◆ Record set ◆
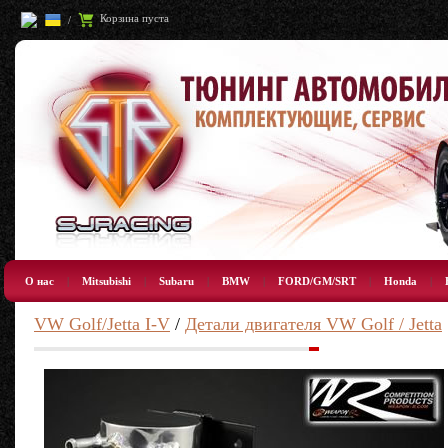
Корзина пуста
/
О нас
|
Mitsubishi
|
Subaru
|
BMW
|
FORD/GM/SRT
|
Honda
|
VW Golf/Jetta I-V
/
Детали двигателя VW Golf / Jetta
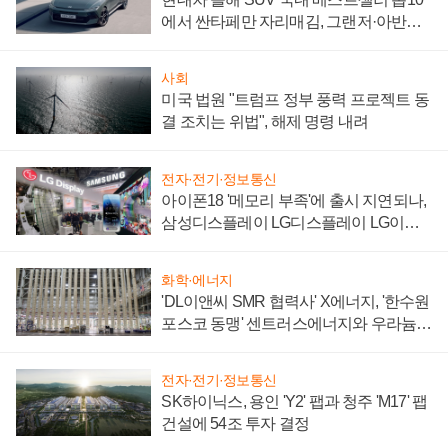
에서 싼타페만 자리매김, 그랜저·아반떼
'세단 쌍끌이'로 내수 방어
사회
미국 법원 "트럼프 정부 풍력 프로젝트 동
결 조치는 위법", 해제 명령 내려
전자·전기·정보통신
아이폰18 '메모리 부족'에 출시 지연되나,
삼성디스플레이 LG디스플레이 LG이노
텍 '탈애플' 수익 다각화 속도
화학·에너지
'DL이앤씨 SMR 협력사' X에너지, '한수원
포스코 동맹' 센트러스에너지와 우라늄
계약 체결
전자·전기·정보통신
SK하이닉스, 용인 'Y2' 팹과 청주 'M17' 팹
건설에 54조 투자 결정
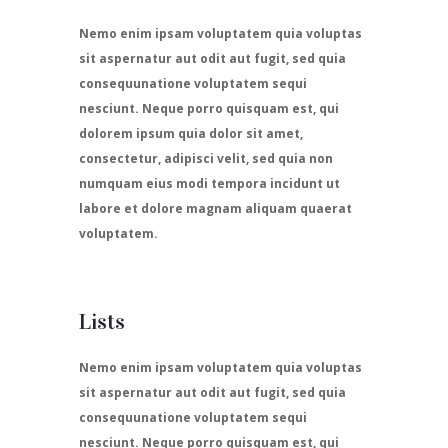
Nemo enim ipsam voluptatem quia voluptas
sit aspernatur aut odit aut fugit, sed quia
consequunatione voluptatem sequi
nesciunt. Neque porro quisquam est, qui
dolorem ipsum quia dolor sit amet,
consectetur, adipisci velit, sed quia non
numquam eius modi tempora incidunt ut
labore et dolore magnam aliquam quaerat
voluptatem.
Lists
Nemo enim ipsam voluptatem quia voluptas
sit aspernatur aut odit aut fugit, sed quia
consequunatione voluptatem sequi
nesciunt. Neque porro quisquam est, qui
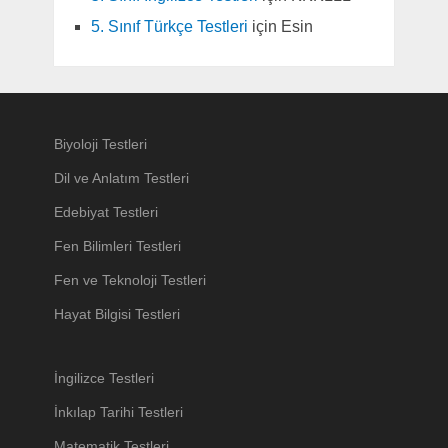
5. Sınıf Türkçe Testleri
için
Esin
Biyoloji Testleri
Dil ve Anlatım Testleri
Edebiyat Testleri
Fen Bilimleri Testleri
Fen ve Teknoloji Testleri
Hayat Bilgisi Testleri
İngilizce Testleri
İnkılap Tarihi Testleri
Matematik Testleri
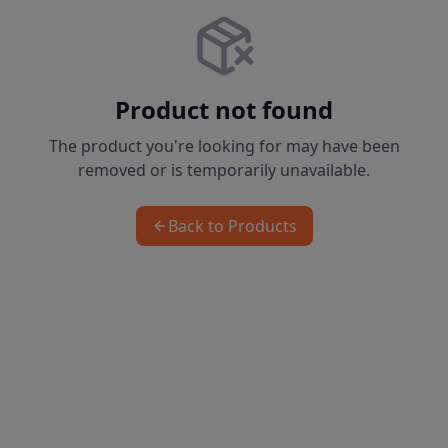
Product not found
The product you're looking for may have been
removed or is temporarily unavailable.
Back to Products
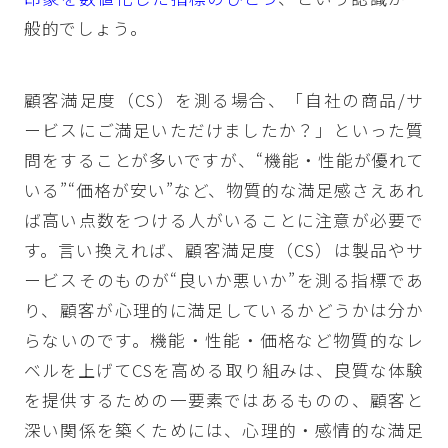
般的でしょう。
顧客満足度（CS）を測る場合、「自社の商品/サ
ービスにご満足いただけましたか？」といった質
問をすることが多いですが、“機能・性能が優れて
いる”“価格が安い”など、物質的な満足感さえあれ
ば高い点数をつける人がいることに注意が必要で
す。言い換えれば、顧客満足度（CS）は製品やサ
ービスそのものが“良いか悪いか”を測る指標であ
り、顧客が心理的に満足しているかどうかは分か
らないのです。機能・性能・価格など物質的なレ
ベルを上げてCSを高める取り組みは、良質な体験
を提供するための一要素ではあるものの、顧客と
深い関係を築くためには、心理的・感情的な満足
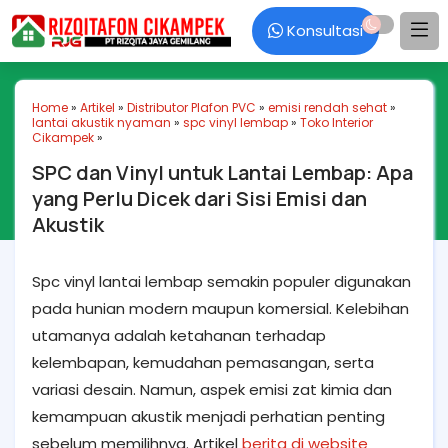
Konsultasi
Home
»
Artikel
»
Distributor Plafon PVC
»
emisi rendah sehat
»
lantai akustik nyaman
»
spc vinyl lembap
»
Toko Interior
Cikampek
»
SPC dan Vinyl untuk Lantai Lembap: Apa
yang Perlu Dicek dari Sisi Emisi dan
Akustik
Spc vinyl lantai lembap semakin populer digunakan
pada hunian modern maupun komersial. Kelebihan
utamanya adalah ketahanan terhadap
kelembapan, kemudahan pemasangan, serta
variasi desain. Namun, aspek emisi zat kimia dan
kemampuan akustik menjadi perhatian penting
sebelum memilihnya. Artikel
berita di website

◆ Try it ◆
Leave out any pictures, please, and quote only the lines from the top of the data through the line that contains "numquam eius modi tempora incidunt ut".

◆ Completed exercise ◆
Корзина пуста
/
О нас
|
Mitsubishi
|
Subaru
|
BMW
|
FORD/GM/SRT
|
Honda
|
VW Golf/Jetta I-V
/
Детали двигателя VW Golf / Jetta
에서 싼타페만 자리매김, 그랜저·아반떼
'세단 쌍끌이'로 내수 방어
사회
미국 법원 "트럼프 정부 풍력 프로젝트 동
결 조치는 위법", 해제 명령 내려
전자·전기·정보통신
아이폰18 '메모리 부족'에 출시 지연되나,
삼성디스플레이 LG디스플레이 LG이노
텍 '탈애플' 수익 다각화 속도
화학·에너지
'DL이앤씨 SMR 협력사' X에너지, '한수원
포스코 동맹' 센트러스에너지와 우라늄
계약 체결
전자·전기·정보통신
SK하이닉스, 용인 'Y2' 팹과 청주 'M17' 팹
건설에 54조 투자 결정
Nemo enim ipsam voluptatem quia voluptas
sit aspernatur aut odit aut fugit, sed quia
consequunatione voluptatem sequi
nesciunt. Neque porro quisquam est, qui
dolorem ipsum quia dolor sit amet,
consectetur, adipisci velit, sed quia non
numquam eius modi tempora incidunt ut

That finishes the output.